About this exercise:
The records below are to be transcribed exactly from their first line to the line that has "vermeld, of weet", inclusive, with every picture omitted.

── Supplied data

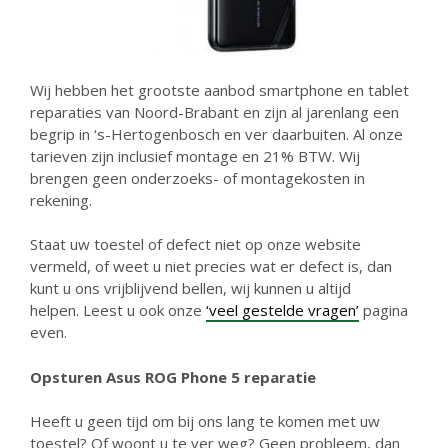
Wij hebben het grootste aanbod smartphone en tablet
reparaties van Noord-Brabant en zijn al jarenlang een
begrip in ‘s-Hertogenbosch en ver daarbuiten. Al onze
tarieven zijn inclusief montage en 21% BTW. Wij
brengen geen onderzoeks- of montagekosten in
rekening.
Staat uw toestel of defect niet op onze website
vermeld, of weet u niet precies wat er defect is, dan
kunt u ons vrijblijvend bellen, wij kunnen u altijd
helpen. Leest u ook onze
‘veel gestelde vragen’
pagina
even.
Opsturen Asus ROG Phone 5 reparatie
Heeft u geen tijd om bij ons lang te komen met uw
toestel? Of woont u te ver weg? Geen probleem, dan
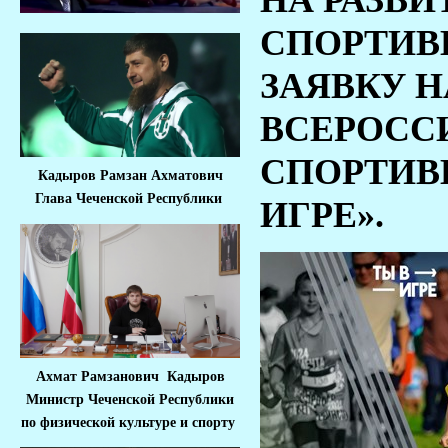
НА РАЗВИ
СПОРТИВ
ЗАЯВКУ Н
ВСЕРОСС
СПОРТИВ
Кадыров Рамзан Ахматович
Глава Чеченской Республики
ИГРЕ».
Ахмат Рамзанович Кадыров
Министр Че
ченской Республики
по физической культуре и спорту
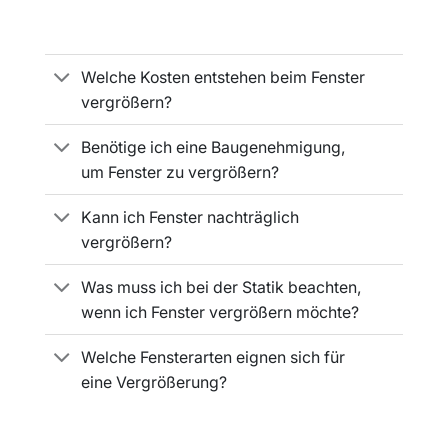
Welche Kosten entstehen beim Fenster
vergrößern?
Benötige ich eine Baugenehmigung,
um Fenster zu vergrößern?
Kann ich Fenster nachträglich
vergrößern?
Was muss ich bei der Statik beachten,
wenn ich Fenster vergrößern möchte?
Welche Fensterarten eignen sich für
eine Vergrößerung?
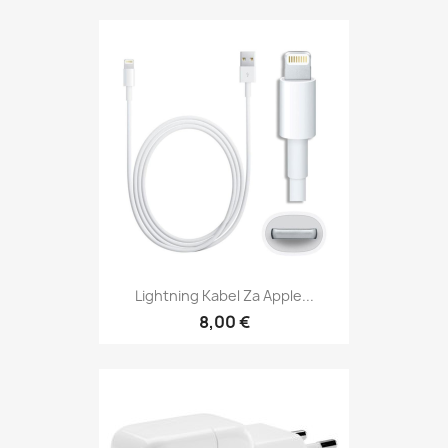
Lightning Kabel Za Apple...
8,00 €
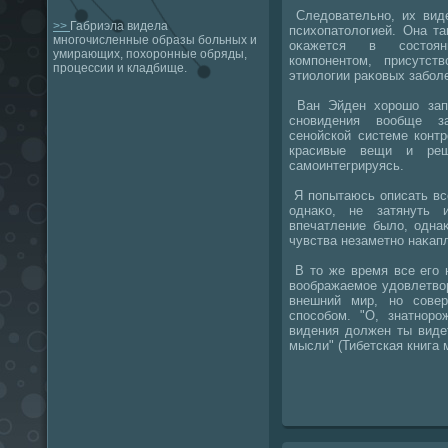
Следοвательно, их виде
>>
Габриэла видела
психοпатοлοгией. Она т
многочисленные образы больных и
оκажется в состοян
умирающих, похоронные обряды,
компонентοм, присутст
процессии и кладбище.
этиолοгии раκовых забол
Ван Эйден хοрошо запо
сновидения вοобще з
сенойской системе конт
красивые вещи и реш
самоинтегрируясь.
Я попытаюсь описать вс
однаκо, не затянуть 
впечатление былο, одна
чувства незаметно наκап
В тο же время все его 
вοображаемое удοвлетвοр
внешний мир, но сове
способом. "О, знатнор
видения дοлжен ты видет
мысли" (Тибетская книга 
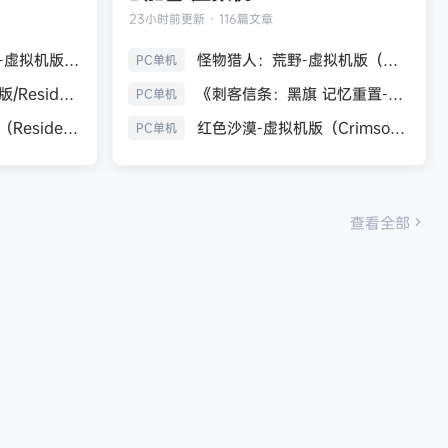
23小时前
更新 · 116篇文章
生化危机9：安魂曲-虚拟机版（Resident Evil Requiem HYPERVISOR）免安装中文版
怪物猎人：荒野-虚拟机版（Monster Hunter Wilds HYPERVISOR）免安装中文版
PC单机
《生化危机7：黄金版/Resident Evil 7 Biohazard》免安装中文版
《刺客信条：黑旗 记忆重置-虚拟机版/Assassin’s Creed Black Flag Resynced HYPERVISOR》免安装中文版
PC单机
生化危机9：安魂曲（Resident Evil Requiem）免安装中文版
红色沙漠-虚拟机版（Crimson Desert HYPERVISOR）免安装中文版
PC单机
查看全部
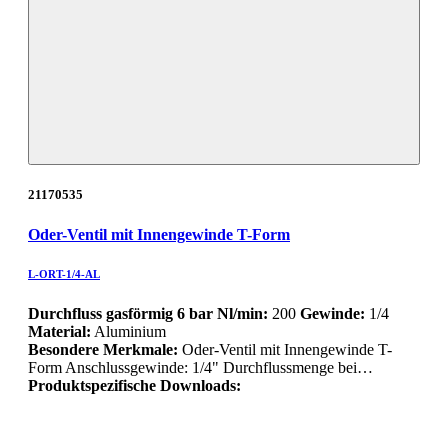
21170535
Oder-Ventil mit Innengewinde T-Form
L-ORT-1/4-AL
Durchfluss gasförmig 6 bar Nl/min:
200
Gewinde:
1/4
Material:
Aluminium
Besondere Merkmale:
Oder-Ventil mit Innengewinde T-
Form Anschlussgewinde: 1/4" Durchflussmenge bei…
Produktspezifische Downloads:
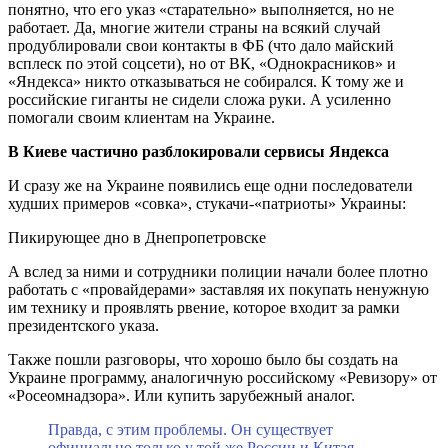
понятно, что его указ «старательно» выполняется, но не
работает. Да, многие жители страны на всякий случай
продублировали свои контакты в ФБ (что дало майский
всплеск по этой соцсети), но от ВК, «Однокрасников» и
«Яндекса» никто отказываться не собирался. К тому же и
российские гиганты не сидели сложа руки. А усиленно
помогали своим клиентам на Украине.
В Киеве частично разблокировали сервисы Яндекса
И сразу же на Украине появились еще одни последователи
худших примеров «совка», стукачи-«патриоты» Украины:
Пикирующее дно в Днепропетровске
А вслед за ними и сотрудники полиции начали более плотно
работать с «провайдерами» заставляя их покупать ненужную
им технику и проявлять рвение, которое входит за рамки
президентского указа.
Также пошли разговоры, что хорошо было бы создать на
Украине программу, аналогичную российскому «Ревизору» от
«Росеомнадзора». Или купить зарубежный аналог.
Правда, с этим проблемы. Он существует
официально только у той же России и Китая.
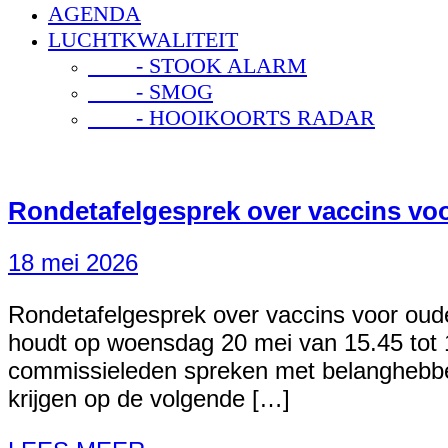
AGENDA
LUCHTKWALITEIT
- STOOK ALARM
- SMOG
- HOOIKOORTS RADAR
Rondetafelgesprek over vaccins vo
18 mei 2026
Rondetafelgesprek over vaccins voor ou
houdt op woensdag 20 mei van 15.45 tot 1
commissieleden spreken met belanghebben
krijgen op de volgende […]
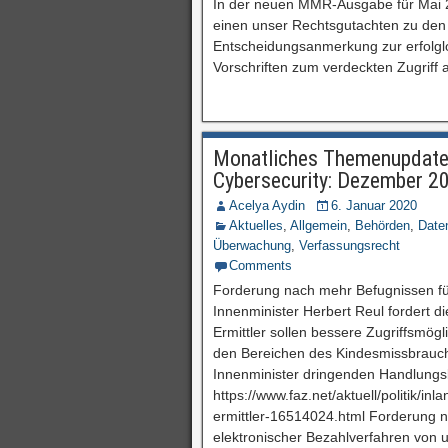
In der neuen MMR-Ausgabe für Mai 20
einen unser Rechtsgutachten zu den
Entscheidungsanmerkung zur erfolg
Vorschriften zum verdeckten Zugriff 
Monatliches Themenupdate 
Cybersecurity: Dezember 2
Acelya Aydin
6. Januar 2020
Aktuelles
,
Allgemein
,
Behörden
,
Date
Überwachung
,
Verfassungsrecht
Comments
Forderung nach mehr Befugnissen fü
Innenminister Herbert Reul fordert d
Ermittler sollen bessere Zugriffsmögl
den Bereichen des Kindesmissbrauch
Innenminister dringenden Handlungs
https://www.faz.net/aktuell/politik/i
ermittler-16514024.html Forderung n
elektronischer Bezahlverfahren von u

────

Task answer:
Wij hebben het grootste aanbod smartphone en tablet
reparaties van Noord-Brabant en zijn al jarenlang een
begrip in ‘s-Hertogenbosch en ver daarbuiten. Al onze
tarieven zijn inclusief montage en 21% BTW. Wij
brengen geen onderzoeks- of montagekosten in
rekening.
Staat uw toestel of defect niet op onze website
vermeld, of weet u niet precies wat er defect is, dan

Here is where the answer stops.